The S&P/TSX Energy index now at 64 should fall to the 32-36 level in the coming weeks before we see a final bottom. The recent bear market short covering rally over the last five weeks of 75% is now spent at the high of 71 and we see it falling over the coming weeks by nearly 50%. The short covering rally that took the S&P Energy Bullish Percent Index from 0% on March 9th to 92% last week is rolling over and is now at 67%. We expect to see it fall below 5% again, as the overall stock markets plunge.
We got a BUY signal from the Energy Bullish Percent Index on March 13th and added eight new ideas to our Action Alert BUY list. These stocks have done quite well on the recent rally. We expect to see another below 5% BUY signal in the coming weeks as crude falls and the Dow Jones Industrials Index plunges below 18,000 (now 23,540).
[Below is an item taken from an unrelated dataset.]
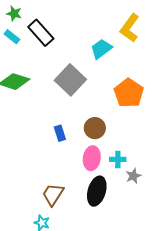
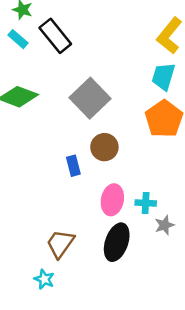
cyan trapezoid: (101, 49) -> (163, 76), moved, turned -40
brown circle: (95, 128) -> (104, 147), moved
The overall stock market plunge will be likely due to poor Q1/20 earnings, negative outlooks by companies, and the too slow arrival of stimulus funds. This is likely to weigh on stock markets. The longer the delay in getting adequate testing kits and the longer the delay in reopening the economy, the lower the markets may go. The US States want to start extensive testing and tracing and need test kits which are not readily available. If we are to see a reopening of Canada and the US we will need to be able to do significant testing and require quarantining of those infected. A slow phased reopening of both economies is the best potential outcome. For us in Canada that means July or August for the first phases. We are a long way away from going to movies and sporting events.